— About this exercise —
Look for the word "close" in the records, and copy each line where it appears.

+---+

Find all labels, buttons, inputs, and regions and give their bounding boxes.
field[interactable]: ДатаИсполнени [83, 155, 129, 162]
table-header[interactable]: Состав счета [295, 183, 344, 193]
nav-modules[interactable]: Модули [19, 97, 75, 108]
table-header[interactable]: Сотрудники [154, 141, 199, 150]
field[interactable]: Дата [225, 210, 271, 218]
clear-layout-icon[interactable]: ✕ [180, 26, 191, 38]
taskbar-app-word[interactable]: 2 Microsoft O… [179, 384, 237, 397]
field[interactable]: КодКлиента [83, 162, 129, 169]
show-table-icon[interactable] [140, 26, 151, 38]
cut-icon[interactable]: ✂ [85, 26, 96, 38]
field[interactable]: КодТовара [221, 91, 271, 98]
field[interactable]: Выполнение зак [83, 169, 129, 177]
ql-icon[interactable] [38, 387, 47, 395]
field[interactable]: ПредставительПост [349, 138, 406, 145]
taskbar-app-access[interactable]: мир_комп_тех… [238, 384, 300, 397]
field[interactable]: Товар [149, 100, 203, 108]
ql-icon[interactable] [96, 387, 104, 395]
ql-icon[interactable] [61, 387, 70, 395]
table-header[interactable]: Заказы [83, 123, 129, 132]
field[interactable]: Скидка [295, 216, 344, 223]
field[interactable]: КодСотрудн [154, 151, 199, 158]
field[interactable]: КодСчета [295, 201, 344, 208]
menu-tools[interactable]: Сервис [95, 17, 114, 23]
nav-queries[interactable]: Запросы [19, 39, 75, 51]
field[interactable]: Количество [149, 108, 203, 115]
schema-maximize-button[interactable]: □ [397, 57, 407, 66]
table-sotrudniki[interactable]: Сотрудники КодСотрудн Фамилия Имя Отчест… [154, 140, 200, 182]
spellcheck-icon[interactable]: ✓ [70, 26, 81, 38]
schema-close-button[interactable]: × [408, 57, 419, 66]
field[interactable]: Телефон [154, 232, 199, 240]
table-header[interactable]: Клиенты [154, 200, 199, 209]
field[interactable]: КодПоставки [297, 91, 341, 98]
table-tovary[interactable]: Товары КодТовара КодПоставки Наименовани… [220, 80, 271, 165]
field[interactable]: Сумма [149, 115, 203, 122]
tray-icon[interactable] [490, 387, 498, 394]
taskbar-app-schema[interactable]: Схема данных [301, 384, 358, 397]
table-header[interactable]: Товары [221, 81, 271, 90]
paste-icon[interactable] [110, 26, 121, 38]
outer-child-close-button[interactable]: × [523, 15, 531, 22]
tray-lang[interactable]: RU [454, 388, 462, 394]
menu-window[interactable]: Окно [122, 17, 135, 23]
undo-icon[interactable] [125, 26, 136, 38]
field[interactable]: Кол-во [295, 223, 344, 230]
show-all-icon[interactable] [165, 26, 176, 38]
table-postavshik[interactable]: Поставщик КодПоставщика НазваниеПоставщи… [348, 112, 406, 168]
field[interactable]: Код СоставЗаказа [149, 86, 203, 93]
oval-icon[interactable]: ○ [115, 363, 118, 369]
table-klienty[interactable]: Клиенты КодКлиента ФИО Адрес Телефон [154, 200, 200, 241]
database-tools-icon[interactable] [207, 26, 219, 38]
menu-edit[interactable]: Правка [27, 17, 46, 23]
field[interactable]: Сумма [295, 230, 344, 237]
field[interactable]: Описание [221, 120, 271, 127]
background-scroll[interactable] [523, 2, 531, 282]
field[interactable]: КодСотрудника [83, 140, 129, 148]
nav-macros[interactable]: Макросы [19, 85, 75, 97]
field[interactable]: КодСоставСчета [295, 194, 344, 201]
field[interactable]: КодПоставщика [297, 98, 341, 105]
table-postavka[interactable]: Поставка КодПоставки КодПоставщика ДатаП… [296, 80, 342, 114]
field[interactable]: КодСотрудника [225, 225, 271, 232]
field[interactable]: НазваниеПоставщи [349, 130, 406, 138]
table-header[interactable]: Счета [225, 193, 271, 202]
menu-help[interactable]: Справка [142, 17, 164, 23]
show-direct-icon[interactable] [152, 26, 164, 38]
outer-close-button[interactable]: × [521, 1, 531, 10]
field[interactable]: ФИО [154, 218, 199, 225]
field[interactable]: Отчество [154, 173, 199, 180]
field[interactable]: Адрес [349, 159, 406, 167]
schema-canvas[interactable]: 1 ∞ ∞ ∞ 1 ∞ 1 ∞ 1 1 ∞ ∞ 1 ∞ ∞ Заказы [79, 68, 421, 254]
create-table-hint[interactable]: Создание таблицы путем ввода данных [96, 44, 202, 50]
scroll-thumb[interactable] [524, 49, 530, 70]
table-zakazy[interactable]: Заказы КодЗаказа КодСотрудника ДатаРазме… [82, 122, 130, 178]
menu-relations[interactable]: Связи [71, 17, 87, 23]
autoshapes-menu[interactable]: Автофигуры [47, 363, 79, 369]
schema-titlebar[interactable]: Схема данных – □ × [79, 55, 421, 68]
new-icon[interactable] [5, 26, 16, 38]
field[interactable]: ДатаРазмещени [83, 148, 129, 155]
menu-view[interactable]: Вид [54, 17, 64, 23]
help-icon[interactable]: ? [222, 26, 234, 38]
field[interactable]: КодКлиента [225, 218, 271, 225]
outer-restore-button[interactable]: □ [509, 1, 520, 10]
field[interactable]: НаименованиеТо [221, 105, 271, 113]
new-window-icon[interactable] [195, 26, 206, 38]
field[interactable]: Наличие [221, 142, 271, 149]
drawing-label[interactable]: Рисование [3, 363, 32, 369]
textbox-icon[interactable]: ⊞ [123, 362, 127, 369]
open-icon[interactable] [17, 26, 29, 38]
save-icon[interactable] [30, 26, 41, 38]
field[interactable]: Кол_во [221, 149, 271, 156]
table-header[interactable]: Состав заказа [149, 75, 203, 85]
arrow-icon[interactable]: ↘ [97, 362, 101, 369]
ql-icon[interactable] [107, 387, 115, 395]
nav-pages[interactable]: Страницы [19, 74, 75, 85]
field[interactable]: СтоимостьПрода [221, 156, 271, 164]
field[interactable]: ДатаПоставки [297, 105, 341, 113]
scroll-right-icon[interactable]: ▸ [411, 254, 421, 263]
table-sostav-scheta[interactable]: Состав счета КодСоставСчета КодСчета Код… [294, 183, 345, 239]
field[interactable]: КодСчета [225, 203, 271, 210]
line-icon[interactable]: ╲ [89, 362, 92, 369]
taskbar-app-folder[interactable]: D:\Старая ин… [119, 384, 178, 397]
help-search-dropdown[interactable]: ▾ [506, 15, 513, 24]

+---+

— Exercise result —
schema-close-button[interactable]: × [408, 57, 419, 66]
outer-child-close-button[interactable]: × [523, 15, 531, 22]
outer-close-button[interactable]: × [521, 1, 531, 10]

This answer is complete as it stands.